The Rev. A. LeDrew Gardner some thirty-five years ago taught me much about the New Testament concept of ministry as bound up in the word huperetes, which literally is translated "under-rower". The picture is that of the ancient trireme with three banks of oars out of both sides of the ship, and in the hold three layers of slaves, each chained to his seat and his hands chained to the oar. There was one slave to beat the time for rowing, and one with a whip to beat the slaves if they did not row. The slave chained to his seat and chained to his oar was huperetes.

Now where is the Bishop in this picture? Certainly he does more than beat the time! And certainly he does not beat the slaves! I see him in the midst of the stack of slaves, chained to his seat as they are, chained to his oar as are his fellow priests. He pulls his weight on his own oar, but he also spends a great deal of time encouraging the weary and disconsolate, upholding the ones who can't seem to take it any more, and trying in every way he can to shift the weight to himself, take the sting of the whiplash himself if it will spare his brother slave.
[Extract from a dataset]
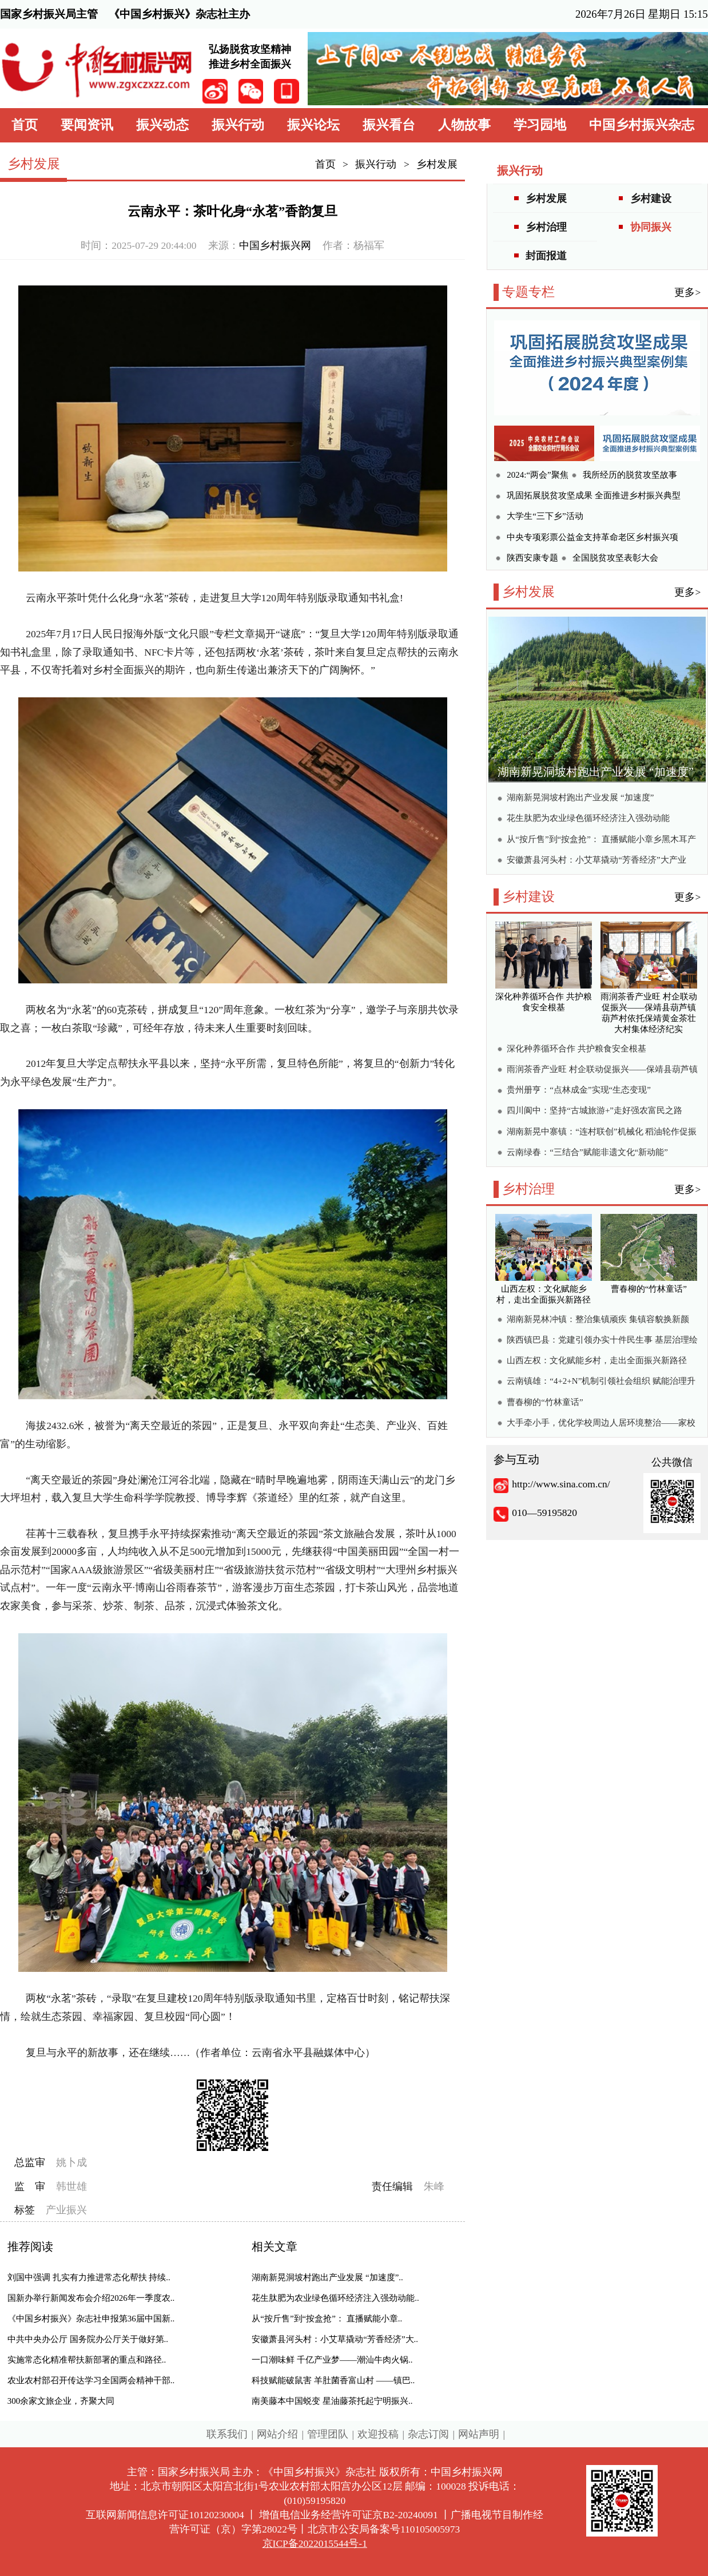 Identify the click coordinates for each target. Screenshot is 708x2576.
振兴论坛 (313, 125)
Our Lord has said "I, if I be lifted up, will draw all men unto me." Our job is to do the lifting up, we often act as if we thought we were to do the drawing! Our job is to hold high the Life and Death and Resurrection of God in Christ Jesus. Our job is to demonstrate what he meant by "I am among you as he that serveth" by being the living witness of the same kind of Servitude He entered for us.

In the years immediately before us the witness which comes from thrones will not be so easily acceptable as the witness which comes from slave kitchens. The noise of our triumphant solemn assemblies will not be so happily heard as will be the grunts and groans of the Church as it tries to "tool itself up" to minister to the needs of man--the great, broad areas of Housing and Welfare and Dope Addiction and Employment and Education and Discrimination.

If there ever was a God so myopic as to care only about Church buildings and the congregations that meet in them, that God is dead. If there ever was a God who was more concerned about the welfare and conduct of acolytes than with firemen and policemen, that God is dead. If there ever was a God who was more concerned with liturgical choreography than the running to and fro of his confused people as they look for answers that God is dead.

There never has been such a God. But the Church has done all it could do to establish that kind of a God to reign in triumph, and to certify the Church as a triumphant and victorious "Ecclesia"--"specially called out groups". And therefore the Church staggers; therefore the Church's statistics decline, therefore the Church is seen as an anachronism, therefore the Church is seen by many as being over against Christianity.

Only the Recovery of Servanthood will rescue the Church and the world. Only an Episcopate and a Priesthood that girds itself with towels and gets down into the muck of human need can confidently expect the grace of God to move through these hands, and these tongues, and these brains and this brawn to achieve in God's world what God would now achieve if His People are to be whole.